François Edmond Eugène de Barlatier de Mas (1810 – 1888) was a French naval officer.

Born in 1810 in the Saussay. He was the son of Auguste de Barlatier de Mas 1781-1836 and Sophie Joséphine Archdeacon 1785–1857, and grandson of the Famous Captain Paul François Ignace de Barlatier de Mas who fought in the American War of Independence against the English and was awarded a permanent seat in the General Society of the Cincinnati. He married Thérèse Armandine Santerre, great-niece of General Antoine Joseph Santerre, and had three children, Sophie de Barlatier de Mas Peghoux 1842–1918, Armand Auguste de Barlatier de Mas 1845-1894 and Jacques Edmond de Barlatier de Mas 1851–1857.

François Edmond entered the Navy in 1827, being an aspirant on 16 October 1827, Enseigne de vaisseau on 31 January 1832, Lieutenant on 10 April 1837, and Commander on 9 January 1852; Barlatier de Mas was also an Officer of the Legion of Honor.

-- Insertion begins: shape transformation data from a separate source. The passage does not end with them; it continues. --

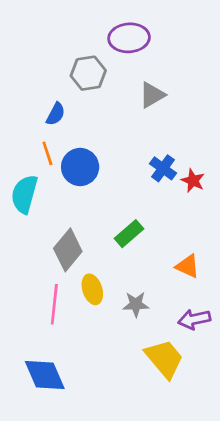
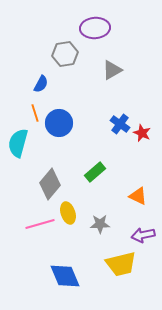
pink line: (54, 304) -> (40, 224), turned 68
yellow trapezoid: (164, 359) -> (121, 264), turned 116
blue diamond: (45, 375) -> (65, 276), moved

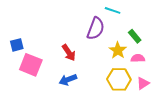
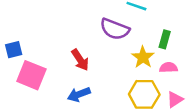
purple semicircle: (96, 29) -> (115, 29), turned 90
green rectangle: (135, 36) -> (165, 39), turned 56

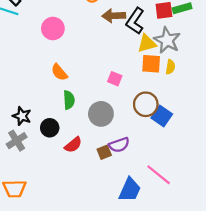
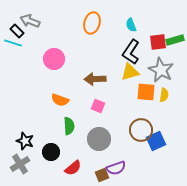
brown arrow: (114, 16) -> (95, 79), moved
yellow triangle: (147, 43) -> (130, 72), moved
orange semicircle: (59, 72) -> (60, 100), turned -30
pink square: (115, 79) -> (98, 106), moved
blue square: (162, 116) -> (156, 141), turned 30

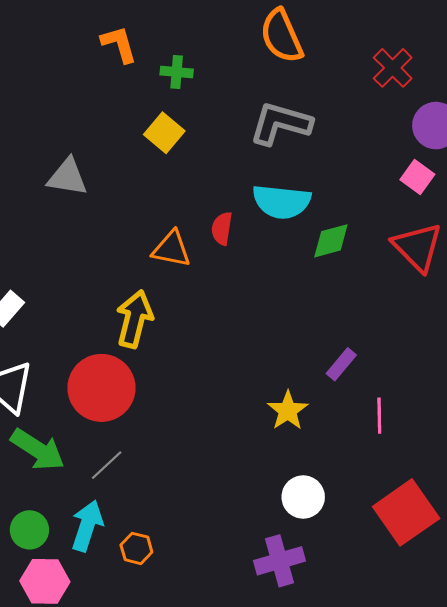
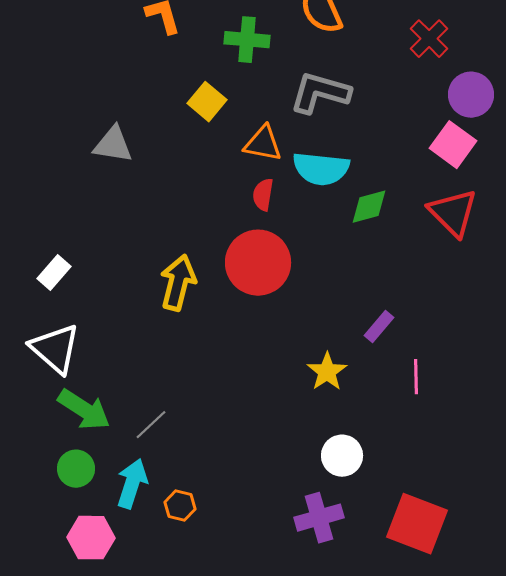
green cross: (177, 72) -> (247, 40), moved, size x1.4
pink square: (417, 177) -> (453, 145), size x1.4
orange triangle: (171, 249) -> (263, 144), moved
red circle: (101, 388) -> (258, 263), moved
red square: (406, 512) -> (417, 524), moved, turned -34
green circle: (29, 530) -> (76, 469), moved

On 1 January 1860, he became an Aide-Major in Cherbourg, with the Captain, Philippe Robin Du Parc, General mayor of the 1st arrondissement maritime.

Lieutenant de Barlatier de Mas was aboard the French ship Astrolabe on Jules Dumont d'Urville's expedition to the Southern Seas. The ships left Toulon on 7 September 1837. On 22 January 1838 the ships came across the Antarctic peninsula region. The De Mas Rocks were named after him during that expedition.

During his travels to the South Seas Barlatier de Mas collected a vast ensemble of art which is now part of the collection of the Musée de Beaux-Arts de Dunkerque.

Paul François Ignace de Barlatier de Mas was a member of the Society of the Cincinnati from France.